Work instructions >> The entries below contain a line with "Air Jordan 6 and" and a line with "Elo no rounded:1245.3". Retype exactly everything from the first down to the second, both included, and nothing else.

Extracted data >>

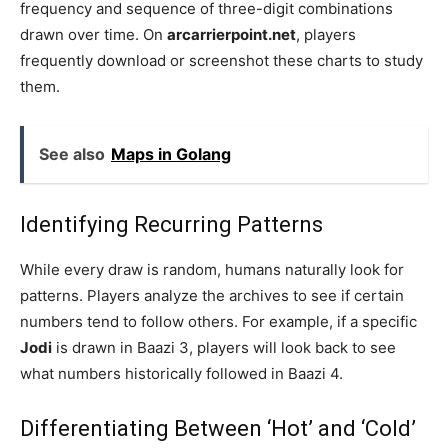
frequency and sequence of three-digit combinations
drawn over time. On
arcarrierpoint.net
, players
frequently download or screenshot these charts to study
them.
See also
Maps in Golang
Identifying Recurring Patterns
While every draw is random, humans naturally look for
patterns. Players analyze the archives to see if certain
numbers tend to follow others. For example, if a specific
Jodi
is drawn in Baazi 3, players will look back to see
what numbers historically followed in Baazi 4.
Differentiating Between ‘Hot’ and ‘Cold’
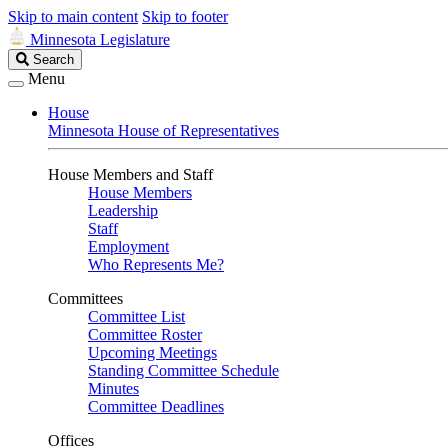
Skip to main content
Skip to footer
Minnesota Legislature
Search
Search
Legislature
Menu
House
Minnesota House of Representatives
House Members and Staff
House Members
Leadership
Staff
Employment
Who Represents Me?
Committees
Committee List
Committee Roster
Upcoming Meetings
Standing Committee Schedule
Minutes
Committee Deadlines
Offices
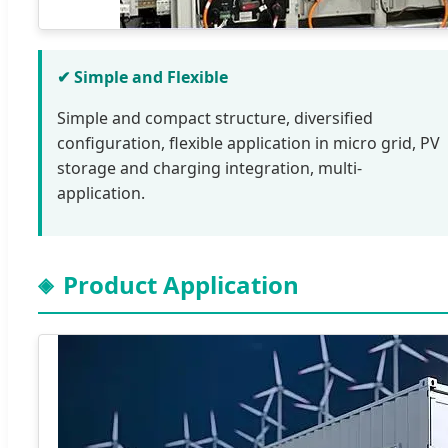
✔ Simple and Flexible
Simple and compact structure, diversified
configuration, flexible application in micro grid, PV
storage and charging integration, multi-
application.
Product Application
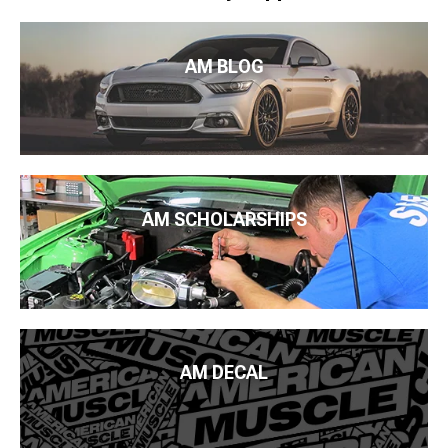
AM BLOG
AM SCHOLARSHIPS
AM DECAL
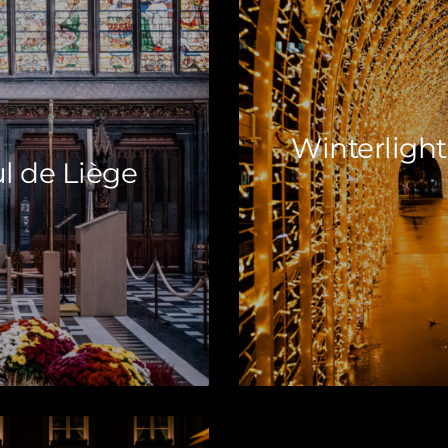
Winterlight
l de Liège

--

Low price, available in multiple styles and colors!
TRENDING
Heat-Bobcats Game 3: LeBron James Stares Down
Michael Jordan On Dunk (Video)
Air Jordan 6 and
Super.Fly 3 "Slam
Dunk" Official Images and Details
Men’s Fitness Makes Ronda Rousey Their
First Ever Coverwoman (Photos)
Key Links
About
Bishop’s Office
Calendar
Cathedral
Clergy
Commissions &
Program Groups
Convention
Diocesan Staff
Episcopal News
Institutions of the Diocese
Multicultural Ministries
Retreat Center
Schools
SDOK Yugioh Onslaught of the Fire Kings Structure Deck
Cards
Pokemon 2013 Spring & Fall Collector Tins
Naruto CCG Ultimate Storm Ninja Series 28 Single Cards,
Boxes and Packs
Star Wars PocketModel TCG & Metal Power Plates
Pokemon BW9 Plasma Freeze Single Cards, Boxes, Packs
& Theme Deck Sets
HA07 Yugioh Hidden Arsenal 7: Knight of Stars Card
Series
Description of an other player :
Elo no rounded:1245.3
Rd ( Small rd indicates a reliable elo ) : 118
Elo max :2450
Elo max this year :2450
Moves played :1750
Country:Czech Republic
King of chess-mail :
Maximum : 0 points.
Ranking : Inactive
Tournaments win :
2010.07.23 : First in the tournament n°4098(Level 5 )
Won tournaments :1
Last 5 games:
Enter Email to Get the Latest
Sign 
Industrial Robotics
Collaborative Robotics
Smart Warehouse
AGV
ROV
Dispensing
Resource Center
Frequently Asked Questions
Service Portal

* * *

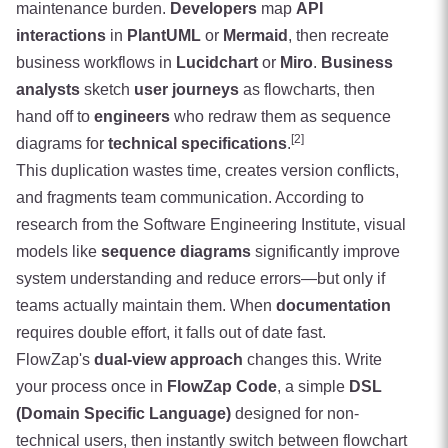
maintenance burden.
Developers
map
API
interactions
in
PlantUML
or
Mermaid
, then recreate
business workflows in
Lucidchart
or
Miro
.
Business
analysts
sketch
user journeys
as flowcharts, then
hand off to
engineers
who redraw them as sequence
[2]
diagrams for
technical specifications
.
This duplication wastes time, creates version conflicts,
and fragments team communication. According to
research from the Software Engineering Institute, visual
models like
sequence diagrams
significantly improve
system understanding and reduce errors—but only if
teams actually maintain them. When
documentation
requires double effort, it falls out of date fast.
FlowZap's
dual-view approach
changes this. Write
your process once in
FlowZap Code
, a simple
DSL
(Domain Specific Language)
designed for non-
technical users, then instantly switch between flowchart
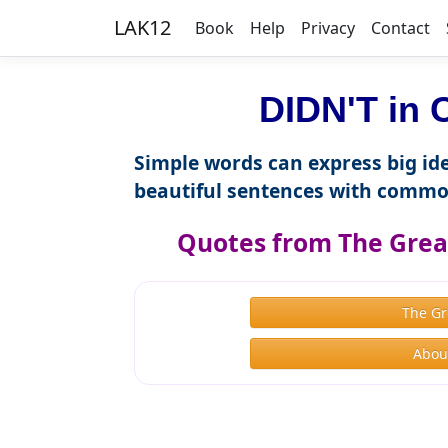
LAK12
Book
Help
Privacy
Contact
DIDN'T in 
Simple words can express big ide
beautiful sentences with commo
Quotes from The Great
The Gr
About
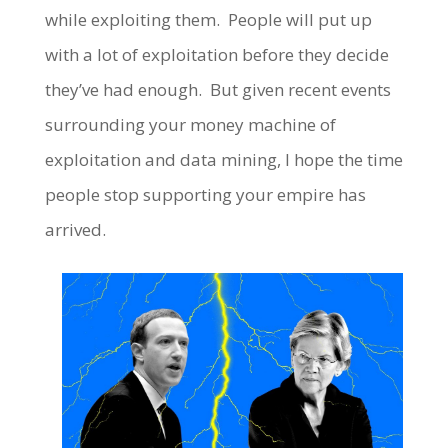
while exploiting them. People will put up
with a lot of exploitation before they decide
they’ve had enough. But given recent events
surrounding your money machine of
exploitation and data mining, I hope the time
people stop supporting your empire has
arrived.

Task answer >>
Air Jordan 6 and
Super.Fly 3 "Slam
Dunk" Official Images and Details
Men’s Fitness Makes Ronda Rousey Their
First Ever Coverwoman (Photos)
Key Links
About
Bishop’s Office
Calendar
Cathedral
Clergy
Commissions &
Program Groups
Convention
Diocesan Staff
Episcopal News
Institutions of the Diocese
Multicultural Ministries
Retreat Center
Schools
SDOK Yugioh Onslaught of the Fire Kings Structure Deck
Cards
Pokemon 2013 Spring & Fall Collector Tins
Naruto CCG Ultimate Storm Ninja Series 28 Single Cards,
Boxes and Packs
Star Wars PocketModel TCG & Metal Power Plates
Pokemon BW9 Plasma Freeze Single Cards, Boxes, Packs
& Theme Deck Sets
HA07 Yugioh Hidden Arsenal 7: Knight of Stars Card
Series
Description of an other player :
Elo no rounded:1245.3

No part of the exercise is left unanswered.